The campus of CU Denver was a monument to a dying peace. Students lounged on grass, staring at phones. A gentle breeze carried the scent of cut grass and coffee. It was a tableau of normalcy that felt like a museum exhibit to Elias. He walked through it like a ghost, his backpack heavy with cash and the weight of the future.
He found the biochemistry lab. Through a window, he saw her.
Aris Thorne.
She was younger. So much younger. Her hair was pulled back in a messy but practical ponytail, a few strands escaping to frame a face still soft with youth, not yet hardened by years of grinding survival. She was bent over a microscope, her brow furrowed in concentration. She wore a simple lab coat over jeans.
Elias's breath hitched. The memories crashed over him—not the painful ones of her death, but the quiet ones. Her hand on his arm in the command center. The way she'd smile, tired but determined, when a breakthrough was close. The sound of her arguing with Leo about sterilizing field medkits.
He pushed the door open. The smell of disinfectant and agar hit him, another sense-memory from a different life.
She looked up, her expression politely questioning. "Can I help you?"
"Aris Thorne?" he asked, though he knew.
"That's me. Are you Elias Vane? The one who called?" She stood, wiping her hands on her coat. She was taller than he remembered. Or maybe he was just shorter, weaker.
"I am. Thanks for seeing me on short notice."
She gestured to a cluttered desk with two chairs. "Your call was… intriguing. You said you read my paper? Most people's eyes glaze over at the abstract."

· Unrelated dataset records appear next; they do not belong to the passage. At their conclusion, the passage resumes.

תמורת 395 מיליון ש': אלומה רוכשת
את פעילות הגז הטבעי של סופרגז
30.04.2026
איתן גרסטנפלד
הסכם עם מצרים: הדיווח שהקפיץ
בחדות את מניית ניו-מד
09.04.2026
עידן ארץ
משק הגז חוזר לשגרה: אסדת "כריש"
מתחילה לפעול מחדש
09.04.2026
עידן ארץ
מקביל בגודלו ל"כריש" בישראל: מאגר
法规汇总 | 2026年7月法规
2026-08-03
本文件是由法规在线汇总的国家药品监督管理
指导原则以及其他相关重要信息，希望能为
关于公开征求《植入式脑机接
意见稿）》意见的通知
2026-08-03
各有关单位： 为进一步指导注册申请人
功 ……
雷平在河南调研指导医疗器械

"I found the section on prion-like protein propagation under non-standard energy fields fascinating," Elias said, sitting. He had memorized this. In the old timeline, her paper, dismissed as fringe science, would become the foundational text for understanding how System energies mutated biology. "Specifically, your hypothesis about catalytic environmental feedback loops."
Aris blinked, surprise flashing in her intelligent eyes. "Okay. You actually read it. Most 'donors' just want their name on a plaque. What's your interest, Mr. Vane? You don't look like a venture capitalist."

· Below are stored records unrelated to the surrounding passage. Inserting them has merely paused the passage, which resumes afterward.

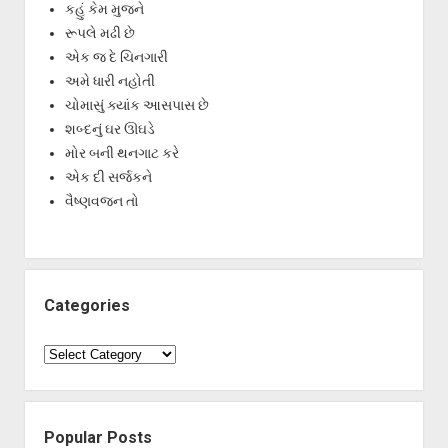
કહું કેમ મુજને
રૂપલે મઢી છે
એક જ દે ચિનગારી
અમે ધારી નહોતી
ચોમાસું ક્યાંક આસપાસ છે
શબ્દનું ઘર ઊઘડે
મોર બની થનગાટ કરે
એક દી સર્જકને
વૈષ્ણવજન તો
Categories
Categories
Popular Posts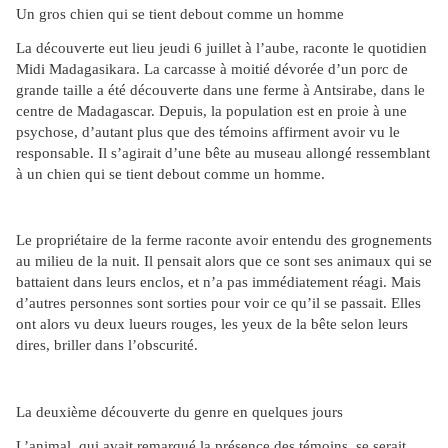
Un gros chien qui se tient debout comme un homme
La découverte eut lieu jeudi 6 juillet à l’aube, raconte le quotidien
Midi Madagasikara. La carcasse à moitié dévorée d’un porc de
grande taille a été découverte dans une ferme à Antsirabe, dans le
centre de Madagascar. Depuis, la population est en proie à une
psychose, d’autant plus que des témoins affirment avoir vu le
responsable. Il s’agirait d’une bête au museau allongé ressemblant
à un chien qui se tient debout comme un homme.
Le propriétaire de la ferme raconte avoir entendu des grognements
au milieu de la nuit. Il pensait alors que ce sont ses animaux qui se
battaient dans leurs enclos, et n’a pas immédiatement réagi. Mais
d’autres personnes sont sorties pour voir ce qu’il se passait. Elles
ont alors vu deux lueurs rouges, les yeux de la bête selon leurs
dires, briller dans l’obscurité.
La deuxième découverte du genre en quelques jours
L’animal, qui avait remarqué la présence des témoins, se serait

"I'm not. I'm a… preparedness consultant." The lie slid off his tongue, crafted with a commander's skill for half-truths. "I model catastrophic scenarios. Pandemics, nuclear fallout, cosmic events. Your research fits a model I'm building."

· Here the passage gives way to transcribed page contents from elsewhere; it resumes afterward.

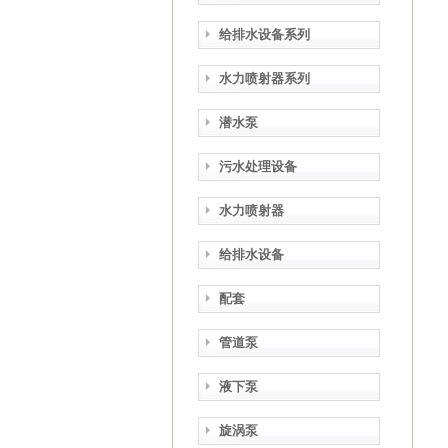
给排水设备系列
水力喷射器系列
潜水泵
污水处理设备
水力喷射器
给排水设备
配套
管道泵
液下泵
旋涡泵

"A model for what?" she asked, leaning forward, her skepticism now mixed with curiosity.
"For a rapid, global environmental shift that would apply novel energy stresses to all organic matter," he said, keeping his voice low and serious. "Think of it as a planet-wide exposure to an unknown radiation. Your paper suggests such an event could trigger cascading, unstable mutations in baseline genetics. Correct?"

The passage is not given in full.